婉晴說孩子們到了中秋節都很喜歡兔兒爺,也喜歡把自己扮成兔兒爺,所以我也趕緊給費揚古買了一個,還不知道合不合他的心意呢?
這時有人敲門,菱香開門後我瞥向門口,是洛舒大哥。
手裏拿著兔兒爺,我未起身隻是朝他欠了欠身,微微一笑,“大哥。”
洛舒走進屋,站於我跟前,瞅了一眼我手裏的兔兒爺,“你也喜歡這個?”
我搖搖頭,“給費揚古的,也不知他喜不喜歡?”
沒曾想他卻擠兌出這樣的話,“喜歡,隻要是你送的,他都喜歡,整日裏張口閉口都是姐姐。打從你開口說話後,他更是變本加厲,一個大小夥子,沒見過像他這般黏自個兒的姐姐黏得這番緊,也不害臊。”

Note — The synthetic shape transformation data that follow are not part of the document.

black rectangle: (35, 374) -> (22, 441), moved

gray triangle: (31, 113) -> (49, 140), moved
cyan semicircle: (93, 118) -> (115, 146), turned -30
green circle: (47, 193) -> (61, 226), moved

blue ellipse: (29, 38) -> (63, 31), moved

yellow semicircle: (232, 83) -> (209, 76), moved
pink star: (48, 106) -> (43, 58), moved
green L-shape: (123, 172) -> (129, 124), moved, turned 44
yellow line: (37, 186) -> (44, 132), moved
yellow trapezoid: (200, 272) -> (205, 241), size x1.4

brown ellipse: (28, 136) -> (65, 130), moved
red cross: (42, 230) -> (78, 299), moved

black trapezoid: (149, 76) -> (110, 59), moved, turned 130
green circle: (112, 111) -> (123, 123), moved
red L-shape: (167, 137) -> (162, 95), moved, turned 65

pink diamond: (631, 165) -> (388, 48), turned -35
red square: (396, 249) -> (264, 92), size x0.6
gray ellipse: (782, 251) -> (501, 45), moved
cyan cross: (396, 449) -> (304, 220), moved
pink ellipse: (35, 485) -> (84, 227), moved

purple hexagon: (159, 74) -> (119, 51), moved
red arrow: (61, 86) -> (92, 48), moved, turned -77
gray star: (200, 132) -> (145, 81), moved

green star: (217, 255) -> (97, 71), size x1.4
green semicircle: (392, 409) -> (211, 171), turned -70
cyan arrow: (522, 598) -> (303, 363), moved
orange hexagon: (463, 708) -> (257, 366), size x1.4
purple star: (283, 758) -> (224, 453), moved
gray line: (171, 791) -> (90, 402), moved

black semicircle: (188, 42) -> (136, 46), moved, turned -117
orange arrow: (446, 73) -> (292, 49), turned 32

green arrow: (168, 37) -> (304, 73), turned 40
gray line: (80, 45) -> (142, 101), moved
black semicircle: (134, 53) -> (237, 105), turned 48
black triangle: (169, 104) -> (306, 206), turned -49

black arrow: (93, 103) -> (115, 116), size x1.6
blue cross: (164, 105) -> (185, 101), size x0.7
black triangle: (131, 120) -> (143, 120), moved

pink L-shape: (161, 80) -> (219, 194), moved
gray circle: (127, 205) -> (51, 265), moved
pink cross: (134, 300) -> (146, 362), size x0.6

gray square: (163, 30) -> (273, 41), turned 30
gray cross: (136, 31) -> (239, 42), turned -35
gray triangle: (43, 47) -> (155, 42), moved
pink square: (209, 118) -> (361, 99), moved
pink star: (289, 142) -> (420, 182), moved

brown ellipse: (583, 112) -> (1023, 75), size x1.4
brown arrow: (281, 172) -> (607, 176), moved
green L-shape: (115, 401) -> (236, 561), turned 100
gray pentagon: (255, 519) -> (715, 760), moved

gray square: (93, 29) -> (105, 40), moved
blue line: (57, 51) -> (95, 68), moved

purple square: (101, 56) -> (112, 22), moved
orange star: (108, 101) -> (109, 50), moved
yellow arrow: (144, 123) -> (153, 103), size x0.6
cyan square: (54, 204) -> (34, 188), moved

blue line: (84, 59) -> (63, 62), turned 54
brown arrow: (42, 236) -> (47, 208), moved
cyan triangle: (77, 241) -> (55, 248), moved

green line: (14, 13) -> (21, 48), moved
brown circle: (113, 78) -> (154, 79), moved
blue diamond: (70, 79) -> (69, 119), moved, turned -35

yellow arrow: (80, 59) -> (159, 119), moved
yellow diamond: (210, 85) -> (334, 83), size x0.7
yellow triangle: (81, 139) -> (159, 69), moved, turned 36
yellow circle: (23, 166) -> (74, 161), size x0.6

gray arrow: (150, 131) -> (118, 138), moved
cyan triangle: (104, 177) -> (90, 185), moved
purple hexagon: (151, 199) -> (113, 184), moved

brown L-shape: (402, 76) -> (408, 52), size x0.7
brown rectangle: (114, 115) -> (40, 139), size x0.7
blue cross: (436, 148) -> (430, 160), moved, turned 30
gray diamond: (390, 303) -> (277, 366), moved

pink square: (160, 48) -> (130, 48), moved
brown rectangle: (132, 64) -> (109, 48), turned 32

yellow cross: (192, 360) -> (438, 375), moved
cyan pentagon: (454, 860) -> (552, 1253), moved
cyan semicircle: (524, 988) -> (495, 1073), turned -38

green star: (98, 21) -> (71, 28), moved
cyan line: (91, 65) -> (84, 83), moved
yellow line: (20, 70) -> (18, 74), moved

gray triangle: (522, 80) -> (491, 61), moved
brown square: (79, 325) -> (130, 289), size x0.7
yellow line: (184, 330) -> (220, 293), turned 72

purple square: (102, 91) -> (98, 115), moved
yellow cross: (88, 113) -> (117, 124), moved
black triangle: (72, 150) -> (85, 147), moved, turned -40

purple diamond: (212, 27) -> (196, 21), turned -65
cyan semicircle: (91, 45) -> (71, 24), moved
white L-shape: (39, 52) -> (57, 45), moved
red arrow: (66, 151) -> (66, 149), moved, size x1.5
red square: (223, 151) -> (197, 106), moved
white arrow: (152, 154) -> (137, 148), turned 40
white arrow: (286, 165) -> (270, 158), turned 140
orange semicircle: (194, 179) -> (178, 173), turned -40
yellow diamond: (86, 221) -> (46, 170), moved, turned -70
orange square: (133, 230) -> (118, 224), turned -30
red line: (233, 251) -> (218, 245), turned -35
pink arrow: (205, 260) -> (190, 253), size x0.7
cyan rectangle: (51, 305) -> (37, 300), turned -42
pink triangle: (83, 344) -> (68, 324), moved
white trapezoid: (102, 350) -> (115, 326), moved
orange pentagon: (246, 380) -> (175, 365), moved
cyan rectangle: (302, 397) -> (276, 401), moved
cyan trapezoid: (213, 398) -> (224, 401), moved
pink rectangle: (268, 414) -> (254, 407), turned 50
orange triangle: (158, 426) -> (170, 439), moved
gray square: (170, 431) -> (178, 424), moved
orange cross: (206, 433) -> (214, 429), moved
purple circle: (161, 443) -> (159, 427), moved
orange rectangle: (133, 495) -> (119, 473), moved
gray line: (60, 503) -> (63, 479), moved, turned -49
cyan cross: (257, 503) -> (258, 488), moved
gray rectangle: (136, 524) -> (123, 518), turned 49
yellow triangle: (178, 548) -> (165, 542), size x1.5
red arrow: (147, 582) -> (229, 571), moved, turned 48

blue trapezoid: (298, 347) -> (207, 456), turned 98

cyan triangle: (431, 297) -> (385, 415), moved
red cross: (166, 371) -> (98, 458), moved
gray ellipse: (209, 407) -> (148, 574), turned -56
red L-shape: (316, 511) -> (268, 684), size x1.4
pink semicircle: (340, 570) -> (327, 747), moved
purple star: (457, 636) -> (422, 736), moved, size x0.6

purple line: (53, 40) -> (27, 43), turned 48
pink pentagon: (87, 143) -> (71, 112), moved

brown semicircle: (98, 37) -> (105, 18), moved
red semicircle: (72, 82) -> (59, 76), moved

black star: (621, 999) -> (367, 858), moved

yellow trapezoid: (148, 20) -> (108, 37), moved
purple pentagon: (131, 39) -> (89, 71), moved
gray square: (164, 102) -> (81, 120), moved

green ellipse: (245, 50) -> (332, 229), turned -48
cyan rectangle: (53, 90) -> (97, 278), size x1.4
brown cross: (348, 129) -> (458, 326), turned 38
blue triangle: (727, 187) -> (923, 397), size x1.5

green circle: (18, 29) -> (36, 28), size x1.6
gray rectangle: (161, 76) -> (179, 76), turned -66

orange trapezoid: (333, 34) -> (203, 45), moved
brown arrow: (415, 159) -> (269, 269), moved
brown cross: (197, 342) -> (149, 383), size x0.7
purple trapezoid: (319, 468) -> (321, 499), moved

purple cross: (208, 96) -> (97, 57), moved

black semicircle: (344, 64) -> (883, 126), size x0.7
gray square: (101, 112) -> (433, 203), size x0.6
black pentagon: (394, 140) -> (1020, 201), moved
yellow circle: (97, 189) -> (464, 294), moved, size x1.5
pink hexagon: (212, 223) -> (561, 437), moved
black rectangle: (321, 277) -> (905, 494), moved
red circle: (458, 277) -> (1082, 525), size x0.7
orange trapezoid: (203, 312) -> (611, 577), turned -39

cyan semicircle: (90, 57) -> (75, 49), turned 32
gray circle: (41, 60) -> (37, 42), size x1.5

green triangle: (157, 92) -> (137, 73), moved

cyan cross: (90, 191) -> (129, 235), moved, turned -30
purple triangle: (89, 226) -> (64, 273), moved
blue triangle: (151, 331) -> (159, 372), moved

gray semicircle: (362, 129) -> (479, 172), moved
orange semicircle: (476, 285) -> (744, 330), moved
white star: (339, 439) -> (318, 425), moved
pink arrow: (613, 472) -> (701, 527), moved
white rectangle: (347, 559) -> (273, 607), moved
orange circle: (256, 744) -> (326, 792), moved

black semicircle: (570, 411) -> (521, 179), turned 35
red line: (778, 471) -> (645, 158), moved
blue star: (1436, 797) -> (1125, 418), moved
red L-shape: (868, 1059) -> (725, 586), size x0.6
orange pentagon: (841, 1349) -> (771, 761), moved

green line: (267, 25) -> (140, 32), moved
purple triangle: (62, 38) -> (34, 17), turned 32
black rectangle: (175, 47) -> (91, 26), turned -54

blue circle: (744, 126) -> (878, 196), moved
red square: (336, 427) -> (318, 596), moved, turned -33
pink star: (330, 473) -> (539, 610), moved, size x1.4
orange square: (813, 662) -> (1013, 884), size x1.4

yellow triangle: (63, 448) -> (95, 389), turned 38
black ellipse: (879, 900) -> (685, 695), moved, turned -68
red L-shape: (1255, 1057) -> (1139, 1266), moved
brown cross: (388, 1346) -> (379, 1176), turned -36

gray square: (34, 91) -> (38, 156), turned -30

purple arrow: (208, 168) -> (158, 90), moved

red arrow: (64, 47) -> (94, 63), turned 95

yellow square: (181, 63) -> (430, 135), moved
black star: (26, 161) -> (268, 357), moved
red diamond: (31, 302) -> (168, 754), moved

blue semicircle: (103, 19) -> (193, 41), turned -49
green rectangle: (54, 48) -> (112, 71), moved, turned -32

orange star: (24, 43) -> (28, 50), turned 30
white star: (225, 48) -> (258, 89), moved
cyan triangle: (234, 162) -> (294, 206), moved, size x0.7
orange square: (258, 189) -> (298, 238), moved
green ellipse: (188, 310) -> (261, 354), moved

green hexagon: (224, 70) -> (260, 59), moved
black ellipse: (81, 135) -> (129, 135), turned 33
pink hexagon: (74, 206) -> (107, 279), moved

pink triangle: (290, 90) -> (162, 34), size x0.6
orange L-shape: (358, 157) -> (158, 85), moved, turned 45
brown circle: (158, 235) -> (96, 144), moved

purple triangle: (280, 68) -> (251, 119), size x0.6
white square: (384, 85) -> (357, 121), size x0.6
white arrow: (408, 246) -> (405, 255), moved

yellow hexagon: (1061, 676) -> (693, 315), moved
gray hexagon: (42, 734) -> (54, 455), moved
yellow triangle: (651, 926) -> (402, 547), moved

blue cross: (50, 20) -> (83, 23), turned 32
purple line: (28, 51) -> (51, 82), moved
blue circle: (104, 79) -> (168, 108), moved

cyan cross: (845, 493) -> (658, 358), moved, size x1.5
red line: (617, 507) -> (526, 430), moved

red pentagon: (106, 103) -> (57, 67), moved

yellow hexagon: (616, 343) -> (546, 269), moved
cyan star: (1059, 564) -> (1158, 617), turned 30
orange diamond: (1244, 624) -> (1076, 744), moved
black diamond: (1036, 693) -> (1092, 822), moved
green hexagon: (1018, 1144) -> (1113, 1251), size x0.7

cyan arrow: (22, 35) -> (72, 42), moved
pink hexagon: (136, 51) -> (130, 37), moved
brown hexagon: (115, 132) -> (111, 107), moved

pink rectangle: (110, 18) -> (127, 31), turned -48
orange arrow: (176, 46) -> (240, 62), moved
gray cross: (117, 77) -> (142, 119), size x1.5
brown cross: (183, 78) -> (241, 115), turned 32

洛舒與費揚古的關係最為微妙,也不知是年齡有差距,還是別的什麼原因,兩人就是不對付。我就沒見過洛舒主動向費揚古問好、打招呼,費揚古見著洛舒也隻是出於尊敬兄長的禮貌喊他一聲“大哥”而已。
據我觀察,在洛舒眼裏,費揚古不是孩子,而是一個年齡與他相仿的男子。而在費揚古眼裏,洛舒顯然是他防備的對象,他也絲毫不願意在洛舒眼裏充當孩子,總有意無意提高自己的身姿,言談舉止也把自己弄得像個男子漢一樣。
總之這對兄弟就像是表麵風平浪靜但暗裏卻劍拔弩張的競爭對手一樣,實在是讓人費解。
費揚古對我的依戀,我是深有體會且也充分理解。他對洛舒有敵意我也理解,畢竟墨蘭落水、失語都與洛舒有關,保護自己的姐姐這倒是情有可原。
可洛舒對費揚古又是什麼心態呢?聽聽他說的,居然稱呼費揚古為“一個大小夥子”,難不成費揚古能給他造成壓力嗎?
我本想為費揚古辯解兩句,可洛舒顯然就此打住,搶先開口吩咐菱香給我加衣服,還說什麼秋日的晚上有些涼,再備上披風。
我與菱香滿臉疑惑看著他,他倒是鎮定自如,“墨蘭,你隨我出去一趟,一會兒就回來,我在大門口等你,收拾好就出來,菱香留下不用陪在身邊。”說完,他轉身離去。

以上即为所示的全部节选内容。